SPSS Do If Syntax Example 2
do if gender = 0.
recode monthly_income (lo thru 2000 = 1)(lo thru 2400 = 2)(lo thru hi = 3) into income_class.
else if gender = 1.
recode monthly_income (lo thru 2500 = 1)(lo thru 3000 = 2)(lo thru hi = 3) into income_class.
end if.
Else
In a similar vein to ELSE IF ... commands that follow ELSE are carried out for all cases who don't satisfy any of the previous conditions. An important thing to notice here is that ELSE does not include cases for whom previous conditions could not be evaluated due to missing values.

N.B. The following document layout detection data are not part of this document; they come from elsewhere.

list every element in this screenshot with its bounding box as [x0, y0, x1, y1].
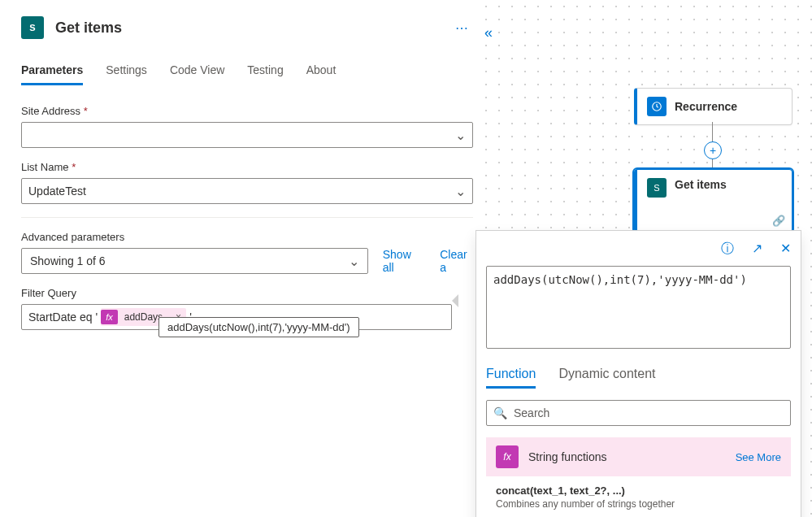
tab-function[interactable]: Function	[486, 367, 536, 389]
expression-tooltip: addDays(utcNow(),int(7),'yyyy-MM-dd')	[158, 317, 359, 337]
tab-testing[interactable]: Testing	[247, 63, 283, 85]
recurrence-node[interactable]: Recurrence	[634, 88, 792, 125]
function-item-concat[interactable]: concat(text_1, text_2?, ...) Combines an…	[486, 476, 791, 517]
page-title: Get items	[55, 20, 455, 37]
search-icon: 🔍	[493, 406, 507, 419]
popup-caret	[452, 294, 458, 307]
clear-all-link[interactable]: Clear a	[440, 248, 476, 274]
close-icon[interactable]: ✕	[780, 241, 791, 258]
chevron-down-icon: ⌄	[455, 128, 466, 143]
show-all-link[interactable]: Show all	[383, 248, 426, 274]
chevron-down-icon: ⌄	[349, 254, 359, 269]
collapse-panel-icon[interactable]: «	[484, 24, 493, 41]
expression-textarea[interactable]	[486, 266, 791, 349]
sharepoint-icon: S	[21, 16, 44, 39]
fx-icon: fx	[496, 445, 519, 468]
info-icon[interactable]: ⓘ	[721, 241, 734, 258]
action-config-panel: S Get items ⋯ Parameters Settings Code V…	[0, 0, 476, 517]
advanced-parameters-label: Advanced parameters	[21, 231, 476, 243]
list-name-select[interactable]: UpdateTest ⌄	[21, 178, 473, 204]
advanced-parameters-select[interactable]: Showing 1 of 6 ⌄	[21, 248, 368, 274]
get-items-node[interactable]: S Get items 🔗	[634, 169, 792, 232]
tab-settings[interactable]: Settings	[106, 63, 147, 85]
expression-editor-panel: ⓘ ↗ ✕ Function Dynamic content 🔍 Search …	[475, 230, 801, 517]
tab-code-view[interactable]: Code View	[170, 63, 224, 85]
expand-icon[interactable]: ↗	[752, 241, 762, 258]
chevron-down-icon: ⌄	[455, 184, 466, 199]
clock-icon	[647, 97, 667, 116]
tab-dynamic-content[interactable]: Dynamic content	[558, 367, 655, 389]
panel-header: S Get items ⋯	[21, 16, 476, 39]
sharepoint-icon: S	[647, 178, 667, 198]
function-search-input[interactable]: 🔍 Search	[486, 400, 791, 426]
see-more-link[interactable]: See More	[736, 451, 781, 463]
string-functions-category[interactable]: fx String functions See More	[486, 437, 791, 476]
list-name-label: List Name *	[21, 161, 476, 173]
tabs: Parameters Settings Code View Testing Ab…	[21, 63, 476, 85]
more-icon[interactable]: ⋯	[455, 20, 468, 36]
tab-parameters[interactable]: Parameters	[21, 63, 83, 85]
divider	[21, 217, 473, 218]
tab-about[interactable]: About	[306, 63, 337, 85]
link-icon: 🔗	[772, 215, 785, 227]
site-address-select[interactable]: ⌄	[21, 122, 473, 148]
fx-icon: fx	[101, 310, 118, 324]
add-step-button[interactable]: +	[704, 141, 722, 159]
site-address-label: Site Address *	[21, 105, 476, 117]
filter-query-label: Filter Query	[21, 287, 476, 299]
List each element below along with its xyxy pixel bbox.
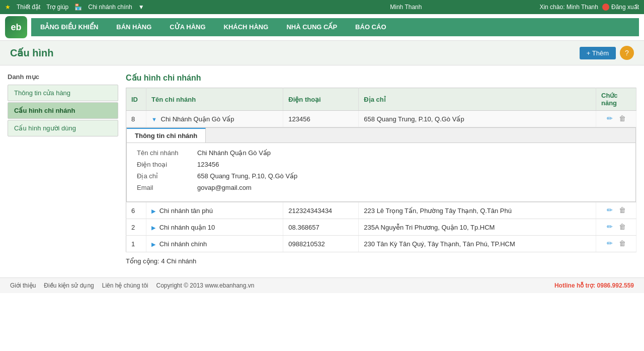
detail-value-email: govap@gmail.com bbox=[197, 184, 252, 191]
footer-link-dieukien[interactable]: Điều kiện sử dụng bbox=[44, 282, 94, 289]
cell-diachi: 223 Lê Trọng Tấn, Phường Tây Thạnh, Q.Tâ… bbox=[359, 202, 596, 219]
edit-icon[interactable] bbox=[605, 114, 614, 123]
cell-ten: ▼ Chi Nhánh Quận Gò Vấp bbox=[146, 111, 283, 127]
nav-dashboard[interactable]: BẢNG ĐIỀU KHIỂN bbox=[31, 18, 107, 36]
detail-value-dienthoai: 123456 bbox=[197, 161, 219, 168]
edit-icon[interactable] bbox=[605, 223, 614, 232]
branches-table: ID Tên chi nhánh Điện thoại Địa chỉ Chức… bbox=[126, 88, 636, 252]
cell-diachi: 235A Nguyễn Tri Phương, Quận 10, Tp.HCM bbox=[359, 219, 596, 236]
add-button[interactable]: + Thêm bbox=[580, 47, 616, 59]
cell-dienthoai: 123456 bbox=[283, 111, 359, 127]
cell-dienthoai: 212324343434 bbox=[283, 202, 359, 219]
tro-giup-link[interactable]: Trợ giúp bbox=[46, 4, 68, 11]
detail-value-diachi: 658 Quang Trung, P.10, Q.Gò Vấp bbox=[197, 172, 297, 180]
cell-id: 8 bbox=[126, 111, 146, 127]
detail-panel-row: Thông tin chi nhánh Tên chi nhánh Chi Nh… bbox=[126, 127, 636, 202]
cell-id: 1 bbox=[126, 236, 146, 252]
expand-arrow[interactable]: ▼ bbox=[151, 116, 157, 122]
cell-ten: ▶ Chi nhánh chính bbox=[146, 236, 283, 252]
footer: Giới thiệu Điều kiện sử dụng Liên hệ chú… bbox=[0, 277, 644, 293]
cell-chucnang bbox=[596, 236, 636, 252]
logo-text: eb bbox=[11, 22, 21, 33]
detail-tab-thongtin[interactable]: Thông tin chi nhánh bbox=[127, 128, 206, 143]
cell-chucnang bbox=[596, 111, 636, 127]
sidebar: Danh mục Thông tin cửa hàng Cấu hình chi… bbox=[8, 73, 118, 270]
detail-panel-cell: Thông tin chi nhánh Tên chi nhánh Chi Nh… bbox=[126, 127, 636, 202]
topbar-right: Xin chào: Minh Thanh Đăng xuất bbox=[539, 4, 639, 11]
dang-xuat-link[interactable]: Đăng xuất bbox=[611, 4, 639, 11]
edit-icon[interactable] bbox=[605, 239, 614, 248]
help-button[interactable]: ? bbox=[620, 46, 634, 60]
footer-hotline: Hotline hỗ trợ: 0986.992.559 bbox=[554, 282, 634, 289]
th-dienthoai: Điện thoại bbox=[283, 88, 359, 111]
cell-dienthoai: 0988210532 bbox=[283, 236, 359, 252]
cell-chucnang bbox=[596, 219, 636, 236]
detail-label-ten: Tên chi nhánh bbox=[137, 149, 197, 157]
detail-row-ten: Tên chi nhánh Chi Nhánh Quận Gò Vấp bbox=[137, 149, 625, 157]
delete-icon[interactable] bbox=[618, 223, 627, 232]
nav-nhacungcap[interactable]: NHÀ CUNG CẤP bbox=[277, 18, 346, 36]
th-ten: Tên chi nhánh bbox=[146, 88, 283, 111]
hotline-label: Hotline hỗ trợ: bbox=[554, 282, 595, 289]
nav-baocao[interactable]: BÁO CÁO bbox=[346, 18, 395, 36]
navbar: BẢNG ĐIỀU KHIỂN BÁN HÀNG CỬA HÀNG KHÁCH … bbox=[31, 18, 639, 36]
nav-cuahang[interactable]: CỬA HÀNG bbox=[160, 18, 214, 36]
table-row: 6 ▶ Chi nhánh tân phú 212324343434 223 L… bbox=[126, 202, 636, 219]
page-title: Cấu hình bbox=[10, 47, 53, 59]
page-header: Cấu hình + Thêm ? bbox=[0, 41, 644, 65]
dang-xuat-button[interactable]: Đăng xuất bbox=[602, 4, 639, 11]
expand-arrow[interactable]: ▶ bbox=[151, 208, 155, 214]
table-row: 8 ▼ Chi Nhánh Quận Gò Vấp 123456 658 Qua… bbox=[126, 111, 636, 127]
cell-ten: ▶ Chi nhánh tân phú bbox=[146, 202, 283, 219]
xin-chao-text: Xin chào: Minh Thanh bbox=[539, 4, 598, 11]
hotline-number: 0986.992.559 bbox=[597, 282, 634, 289]
delete-icon[interactable] bbox=[618, 114, 627, 123]
cell-diachi: 230 Tân Kỳ Tân Quý, Tây Thạnh, Tân Phú, … bbox=[359, 236, 596, 252]
detail-value-ten: Chi Nhánh Quận Gò Vấp bbox=[197, 149, 271, 157]
detail-panel: Thông tin chi nhánh Tên chi nhánh Chi Nh… bbox=[126, 127, 636, 202]
footer-links: Giới thiệu Điều kiện sử dụng Liên hệ chú… bbox=[10, 282, 254, 289]
detail-row-diachi: Địa chỉ 658 Quang Trung, P.10, Q.Gò Vấp bbox=[137, 172, 625, 180]
footer-copyright: Copyright © 2013 www.ebanhang.vn bbox=[156, 282, 254, 289]
sidebar-title: Danh mục bbox=[8, 73, 118, 81]
header: eb BẢNG ĐIỀU KHIỂN BÁN HÀNG CỬA HÀNG KHÁ… bbox=[0, 14, 644, 41]
expand-arrow[interactable]: ▶ bbox=[151, 225, 155, 231]
detail-label-diachi: Địa chỉ bbox=[137, 172, 197, 180]
sidebar-item-cauhinh[interactable]: Cấu hình chi nhánh bbox=[8, 102, 118, 119]
th-chucnang: Chức năng bbox=[596, 88, 636, 111]
topbar-username: Minh Thanh bbox=[390, 4, 422, 11]
content-area: Danh mục Thông tin cửa hàng Cấu hình chi… bbox=[0, 65, 644, 277]
cell-dienthoai: 08.368657 bbox=[283, 219, 359, 236]
th-id: ID bbox=[126, 88, 146, 111]
delete-icon[interactable] bbox=[618, 206, 627, 215]
detail-tabs: Thông tin chi nhánh bbox=[127, 128, 635, 143]
cell-id: 2 bbox=[126, 219, 146, 236]
table-row: 2 ▶ Chi nhánh quận 10 08.368657 235A Ngu… bbox=[126, 219, 636, 236]
cell-chucnang bbox=[596, 202, 636, 219]
total-row: Tổng cộng: 4 Chi nhánh bbox=[126, 252, 636, 270]
sidebar-item-thongtin[interactable]: Thông tin cửa hàng bbox=[8, 85, 118, 101]
main-content: Cấu hình chi nhánh ID Tên chi nhánh Điện… bbox=[126, 73, 636, 270]
table-row: 1 ▶ Chi nhánh chính 0988210532 230 Tân K… bbox=[126, 236, 636, 252]
footer-link-lienhe[interactable]: Liên hệ chúng tôi bbox=[102, 282, 148, 289]
dangxuat-icon bbox=[602, 4, 609, 11]
detail-body: Tên chi nhánh Chi Nhánh Quận Gò Vấp Điện… bbox=[127, 143, 635, 201]
topbar-left: ★ Thiết đặt Trợ giúp 🏪 Chi nhánh chính ▼ bbox=[5, 4, 272, 11]
nav-khachhang[interactable]: KHÁCH HÀNG bbox=[215, 18, 278, 36]
footer-link-gioithieu[interactable]: Giới thiệu bbox=[10, 282, 36, 289]
detail-row-dienthoai: Điện thoại 123456 bbox=[137, 161, 625, 168]
nav-banhang[interactable]: BÁN HÀNG bbox=[107, 18, 160, 36]
chi-nhanh-link[interactable]: Chi nhánh chính bbox=[88, 4, 132, 11]
expand-arrow[interactable]: ▶ bbox=[151, 241, 155, 247]
detail-row-email: Email govap@gmail.com bbox=[137, 184, 625, 191]
page-header-actions: + Thêm ? bbox=[580, 46, 634, 60]
topbar: ★ Thiết đặt Trợ giúp 🏪 Chi nhánh chính ▼… bbox=[0, 0, 644, 14]
sidebar-item-nguoidung[interactable]: Cấu hình người dùng bbox=[8, 120, 118, 136]
section-title: Cấu hình chi nhánh bbox=[126, 73, 636, 83]
delete-icon[interactable] bbox=[618, 239, 627, 248]
detail-label-email: Email bbox=[137, 184, 197, 191]
thiet-dat-link[interactable]: Thiết đặt bbox=[17, 4, 40, 11]
edit-icon[interactable] bbox=[605, 206, 614, 215]
logo: eb bbox=[5, 16, 27, 38]
topbar-center: Minh Thanh bbox=[272, 4, 539, 11]
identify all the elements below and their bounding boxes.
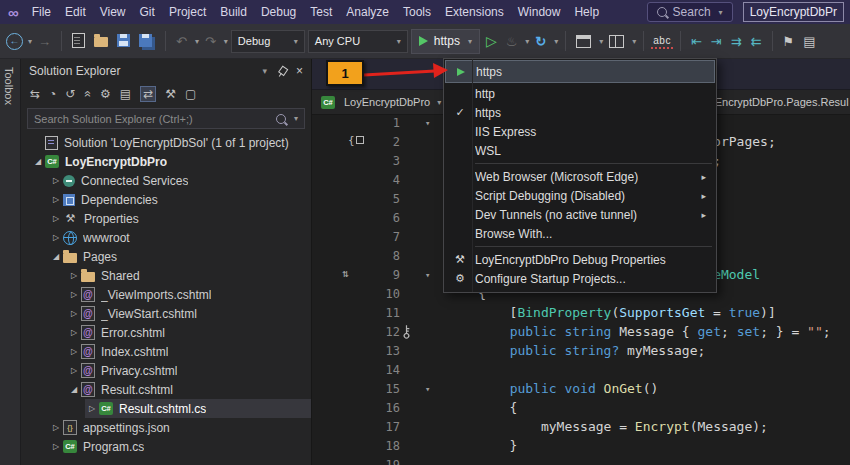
navbar-project-dropdown[interactable]: C# LoyEncryptDbPro ▾	[312, 90, 450, 114]
solution-explorer-header[interactable]: Solution Explorer ▾ ×	[21, 59, 311, 83]
preview-icon[interactable]: ▢	[185, 87, 196, 101]
indent-increase-icon[interactable]: ⇥	[708, 33, 725, 50]
spell-check-icon[interactable]: abc	[651, 34, 673, 49]
hot-reload-icon[interactable]: ♨	[503, 33, 521, 50]
run-menu-item-script-debugging-disabled[interactable]: Script Debugging (Disabled)▸	[445, 186, 715, 205]
expander-open-icon[interactable]: ◢	[31, 157, 45, 166]
line-number[interactable]: 3	[312, 154, 400, 168]
expander-closed-icon[interactable]: ▷	[67, 271, 81, 280]
line-number[interactable]: 7	[312, 230, 400, 244]
line-number[interactable]: 13	[312, 344, 400, 358]
toolbox-tab[interactable]: Toolbox	[0, 59, 21, 465]
tree-item-wwwroot[interactable]: ▷wwwroot	[21, 228, 311, 247]
run-menu-item-http[interactable]: http	[445, 84, 715, 103]
tree-item-shared[interactable]: ▷Shared	[21, 266, 311, 285]
open-file-icon[interactable]	[91, 32, 111, 51]
line-number[interactable]: 1	[312, 116, 400, 130]
start-target-chevron-icon[interactable]: ▾	[468, 37, 472, 46]
line-number[interactable]: 16	[312, 401, 400, 415]
refresh-icon[interactable]: ↺	[65, 87, 75, 101]
collapse-all-icon[interactable]: »	[81, 91, 95, 98]
pin-icon[interactable]	[275, 64, 289, 78]
split-view-chevron-icon[interactable]: ▾	[632, 37, 636, 46]
tree-item-error-cshtml[interactable]: ▷@Error.cshtml	[21, 323, 311, 342]
close-icon[interactable]: ×	[296, 64, 303, 78]
uncomment-lines-icon[interactable]: ⇇	[748, 33, 765, 50]
menu-project[interactable]: Project	[162, 2, 213, 22]
search-box[interactable]: Search ▾	[647, 2, 733, 22]
fold-chevron-icon[interactable]: ▾	[400, 384, 447, 394]
show-all-files-icon[interactable]: ▤	[120, 87, 131, 101]
bookmark-icon[interactable]: ⚑	[780, 33, 798, 50]
window-position-chevron-icon[interactable]: ▾	[262, 66, 267, 76]
expander-closed-icon[interactable]: ▷	[49, 176, 63, 185]
expander-closed-icon[interactable]: ▷	[67, 328, 81, 337]
menu-window[interactable]: Window	[511, 2, 568, 22]
run-menu-item-iis-express[interactable]: IIS Express	[445, 122, 715, 141]
run-menu-item-browse-with[interactable]: Browse With...	[445, 224, 715, 243]
new-project-icon[interactable]	[69, 31, 88, 52]
menu-extensions[interactable]: Extensions	[438, 2, 511, 22]
navigate-forward-icon[interactable]: →	[35, 33, 54, 50]
fold-chevron-icon[interactable]: ▾	[400, 118, 447, 128]
menu-analyze[interactable]: Analyze	[339, 2, 396, 22]
expander-closed-icon[interactable]: ▷	[67, 290, 81, 299]
expander-closed-icon[interactable]: ▷	[49, 442, 63, 451]
fold-chevron-icon[interactable]: ▾	[400, 270, 447, 280]
navigate-back-chevron-icon[interactable]: ▾	[28, 37, 32, 46]
start-debugging-button[interactable]: https ▾	[411, 29, 480, 54]
tree-item-connected-services[interactable]: ▷Connected Services	[21, 171, 311, 190]
undo-icon[interactable]: ↶	[173, 33, 190, 50]
line-number[interactable]: 19	[312, 458, 400, 465]
line-number[interactable]: 14	[312, 363, 400, 377]
solution-search-input[interactable]: Search Solution Explorer (Ctrl+;) ▾	[27, 108, 305, 129]
menu-edit[interactable]: Edit	[58, 2, 93, 22]
window-layout-icon[interactable]	[573, 31, 594, 52]
expander-closed-icon[interactable]: ▷	[49, 195, 63, 204]
restart-chevron-icon[interactable]: ▾	[554, 37, 558, 46]
expander-closed-icon[interactable]: ▷	[67, 366, 81, 375]
tree-item-privacy-cshtml[interactable]: ▷@Privacy.cshtml	[21, 361, 311, 380]
expander-closed-icon[interactable]: ▷	[49, 214, 63, 223]
tree-item-appsettings-json[interactable]: ▷{}appsettings.json	[21, 418, 311, 437]
wrench-icon[interactable]: ⚒	[165, 87, 176, 101]
sync-with-active-document-icon[interactable]: ⇄	[140, 86, 156, 102]
line-number[interactable]: 9	[312, 268, 400, 282]
tree-item-result-cshtml[interactable]: ◢@Result.cshtml	[21, 380, 311, 399]
save-all-icon[interactable]	[136, 32, 158, 51]
tree-item-dependencies[interactable]: ▷Dependencies	[21, 190, 311, 209]
run-menu-item-https-hover[interactable]: https	[445, 60, 715, 83]
navbar-type-dropdown[interactable]: LoyEncryptDbPro.Pages.Resul	[697, 90, 849, 114]
menu-git[interactable]: Git	[133, 2, 162, 22]
menu-build[interactable]: Build	[213, 2, 254, 22]
line-number[interactable]: 11	[312, 306, 400, 320]
line-number[interactable]: 17	[312, 420, 400, 434]
tree-item-result-cshtml-cs[interactable]: ▷C#Result.cshtml.cs	[21, 399, 311, 418]
line-number[interactable]: 12	[312, 325, 400, 339]
line-number[interactable]: 6	[312, 211, 400, 225]
menu-tools[interactable]: Tools	[396, 2, 438, 22]
solution-platforms-dropdown[interactable]: Any CPU▾	[308, 30, 408, 53]
menu-debug[interactable]: Debug	[254, 2, 303, 22]
hot-reload-chevron-icon[interactable]: ▾	[525, 37, 529, 46]
tree-item-program-cs[interactable]: ▷C#Program.cs	[21, 437, 311, 456]
comment-lines-icon[interactable]: ⇉	[728, 33, 745, 50]
line-number[interactable]: 5	[312, 192, 400, 206]
switch-views-icon[interactable]: ⇆	[30, 87, 40, 101]
menu-file[interactable]: File	[25, 2, 58, 22]
line-number[interactable]: 15	[312, 382, 400, 396]
line-number[interactable]: 10	[312, 287, 400, 301]
menu-view[interactable]: View	[93, 2, 133, 22]
expander-closed-icon[interactable]: ▷	[67, 347, 81, 356]
window-layout-chevron-icon[interactable]: ▾	[599, 37, 603, 46]
expander-closed-icon[interactable]: ▷	[49, 233, 63, 242]
expander-closed-icon[interactable]: ▷	[85, 404, 99, 413]
line-number[interactable]: 4	[312, 173, 400, 187]
menu-test[interactable]: Test	[303, 2, 339, 22]
solution-configurations-dropdown[interactable]: Debug▾	[231, 30, 305, 53]
navigate-back-icon[interactable]: ←	[6, 33, 23, 50]
tree-item-loyencryptdbpro[interactable]: ◢C#LoyEncryptDbPro	[21, 152, 311, 171]
pending-changes-filter-icon[interactable]: ◔	[49, 87, 56, 101]
save-icon[interactable]	[114, 32, 133, 51]
run-menu-item-web-browser-microsoft-edge[interactable]: Web Browser (Microsoft Edge)▸	[445, 167, 715, 186]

The final syntax example demonstrates this by creating a birth decennium variable using XDATE. Next, FREQUENCIES confirms that respondents whose birthday is unknown are not assigned to any birth decennium.
SPSS Do If Syntax Example 3
do if xdate.year(date_of_birth) lt 1960.
compute birth_decennium = 1.
else if xdate.year(date_of_birth) lt 1970.
compute birth_decennium = 2.
else if xdate.year(date_of_birth) lt 1980.
compute birth_decennium = 3.
else.
compute birth_decennium = 4.
end if.
*2. Apply value labels to birth_decennium.
value labels birth_decennium 1 '50''s' 2 '60''s' 3 '70''s' 4 '80''s'.
*3. Inspect frequency distribution for birth_decennium.
frequencies birth_decennium.
Note
Only SPSS transformation commands can be used within DO IF. These exclude most commands that generate output such as FREQUENCIES and DESCRIPTIVES. For using such commands on subsets of cases, see FILTER, SPLIT FILE and SELECT IF.
THIS TUTORIAL HAS 16 COMMENTS:
By Janice on November 3rd, 2015
I can't download the employees.sav
By Ruben Geert van den Berg on November 3rd, 2015
Thanks for your comment! I'm kinda surprised, I just tried the link in this tutorial and it worked just fine. I'll send you the file by email straight away. Hope that helps!
By Simon Mbai on May 28th, 2018
Quite informative. Can I get around 20 of the most used commands in SPSS?
Regards
By Niels on January 23rd, 2019
Hi Ruben,
I have a question. You mention "In many cases, IF is a faster way to accomplish the same results." Do you say this because the syntax is shorter, or is the IF command also computationally faster?
In particular, I'm picturing a situation where you want to compute at least 2 different values (each with their own condition). In this case two IF commands would be needed, and two passes through all the rows, whereas one DO IF, ELSE IF would suffice (with just one pass through the rows?).
Is my thinking here correct, assuming the DO IF is faster in such cases, or is the IF command optimized somehow to still be faster? Would be great to hear your thoughts on this! Thanks in advance!
By Ruben Geert van den Berg on January 24th, 2019
Hi Niels, nice to hear from you!
I meant that IF is faster because it's just one line as opposed to at least 3 lines as in
DO IF...
COMPUTE/RECODE/COUNT...
END IF.
Computationally, it won't make any difference. Since IF is a transformation command, multiple IF commands without anything between them require only 1 data pass. Just don't add a redundant EXECUTE after each IF statement -that's a really bad idea!
I should add that data passes only take long if you've a huge number of cases in your active dataset. For smaller data, redundant data passes don't make a noticeable difference.
Hope that helps!